-- Given records follows --

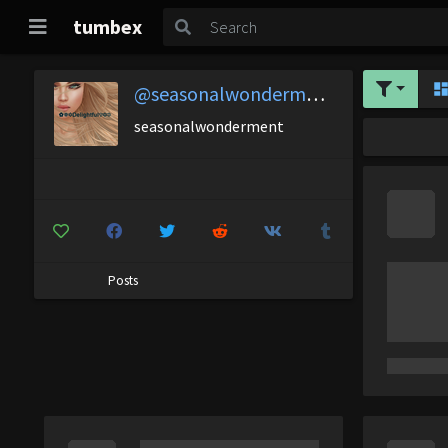
tumbex
@seasonalwonderment
seasonalwonderment
Posts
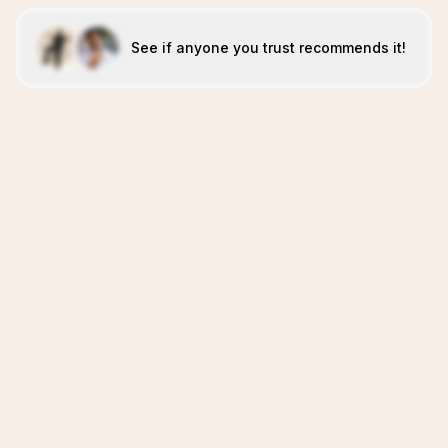
See if anyone you trust recommends it!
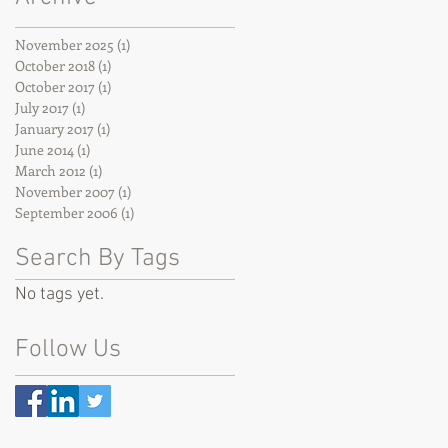
November 2025
(1)
1 post
October 2018
(1)
1 post
October 2017
(1)
1 post
July 2017
(1)
1 post
January 2017
(1)
1 post
June 2014
(1)
1 post
March 2012
(1)
1 post
November 2007
(1)
1 post
September 2006
(1)
1 post
Search By Tags
No tags yet.
Follow Us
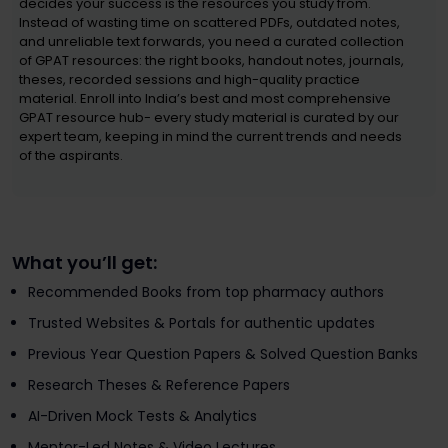
decides your success is the resources you study from.
Instead of wasting time on scattered PDFs, outdated notes,
and unreliable text forwards, you need a curated collection
of GPAT resources: the right books, handout notes, journals,
theses, recorded sessions and high-quality practice
material. Enroll into India’s best and most comprehensive
GPAT resource hub- every study material is curated by our
expert team, keeping in mind the current trends and needs
of the aspirants.
What you’ll get:
Recommended Books from top pharmacy authors
Trusted Websites & Portals for authentic updates
Previous Year Question Papers & Solved Question Banks
Research Theses & Reference Papers
AI-Driven Mock Tests & Analytics
Mentor-Led Notes & Video Lectures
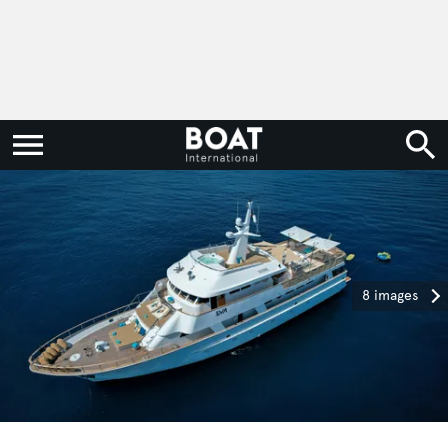
8 images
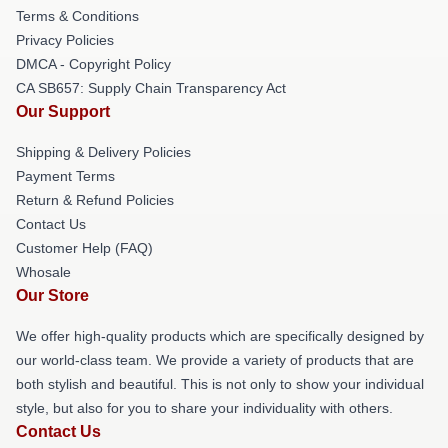
Terms & Conditions
Privacy Policies
DMCA - Copyright Policy
CA SB657: Supply Chain Transparency Act
Our Support
Shipping & Delivery Policies
Payment Terms
Return & Refund Policies
Contact Us
Customer Help (FAQ)
Whosale
Our Store
We offer high-quality products which are specifically designed by
our world-class team. We provide a variety of products that are
both stylish and beautiful. This is not only to show your individual
style, but also for you to share your individuality with others.
Contact Us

-- Given records concluded --

Would you return the records exactly, keeping out every picture?

§ **Solved problem**
tumbex
@seasonalwonderment
seasonalwonderment
Posts
See if anyone you trust recommends it!
November 2025
(1)
1 post
October 2018
(1)
1 post
October 2017
(1)
1 post
July 2017
(1)
1 post
January 2017
(1)
1 post
June 2014
(1)
1 post
March 2012
(1)
1 post
November 2007
(1)
1 post
September 2006
(1)
1 post
Search By Tags
No tags yet.
Follow Us
decides your success is the resources you study from.
Instead of wasting time on scattered PDFs, outdated notes,
and unreliable text forwards, you need a curated collection
of GPAT resources: the right books, handout notes, journals,
theses, recorded sessions and high-quality practice
material. Enroll into India’s best and most comprehensive
GPAT resource hub- every study material is curated by our
expert team, keeping in mind the current trends and needs
of the aspirants.
What you’ll get:
Recommended Books from top pharmacy authors
Trusted Websites & Portals for authentic updates
Previous Year Question Papers & Solved Question Banks
Research Theses & Reference Papers
AI-Driven Mock Tests & Analytics
Mentor-Led Notes & Video Lectures
8 images
Terms & Conditions
Privacy Policies
DMCA - Copyright Policy
CA SB657: Supply Chain Transparency Act
Our Support
Shipping & Delivery Policies
Payment Terms
Return & Refund Policies
Contact Us
Customer Help (FAQ)
Whosale
Our Store
We offer high-quality products which are specifically designed by
our world-class team. We provide a variety of products that are
both stylish and beautiful. This is not only to show your individual
style, but also for you to share your individuality with others.
Contact Us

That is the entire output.